### [Instructions for the task]
Word for word, set down every line of the entries below from the line with "Outlook and guidance" to the line with "River Global impact", including both, and no other line.

### [Transcribed page contents]
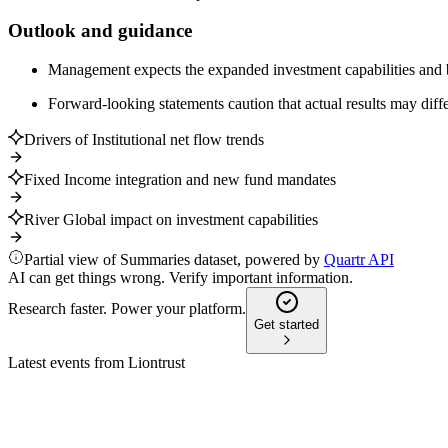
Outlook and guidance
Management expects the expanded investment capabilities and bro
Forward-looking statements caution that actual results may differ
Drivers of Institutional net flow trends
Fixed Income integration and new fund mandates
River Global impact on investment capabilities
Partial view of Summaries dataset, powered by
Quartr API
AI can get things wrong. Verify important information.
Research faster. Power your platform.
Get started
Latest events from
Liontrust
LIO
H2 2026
* * *
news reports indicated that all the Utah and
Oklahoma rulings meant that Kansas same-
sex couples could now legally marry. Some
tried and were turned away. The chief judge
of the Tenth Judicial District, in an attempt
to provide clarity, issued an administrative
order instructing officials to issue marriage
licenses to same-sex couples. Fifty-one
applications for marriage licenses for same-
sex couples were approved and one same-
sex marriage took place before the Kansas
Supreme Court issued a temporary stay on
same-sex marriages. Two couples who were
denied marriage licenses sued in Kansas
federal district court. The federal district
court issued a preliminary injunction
==
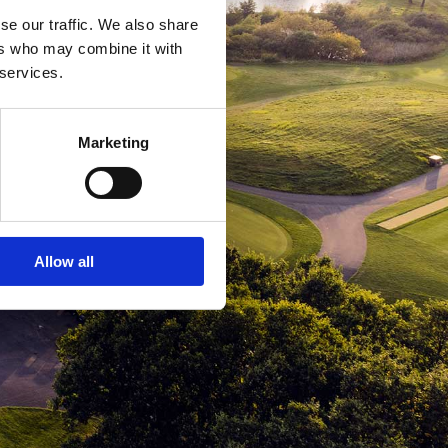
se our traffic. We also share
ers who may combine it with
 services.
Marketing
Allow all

### [Written answer]
Outlook and guidance
Management expects the expanded investment capabilities and bro
Forward-looking statements caution that actual results may differ
Drivers of Institutional net flow trends
Fixed Income integration and new fund mandates
River Global impact on investment capabilities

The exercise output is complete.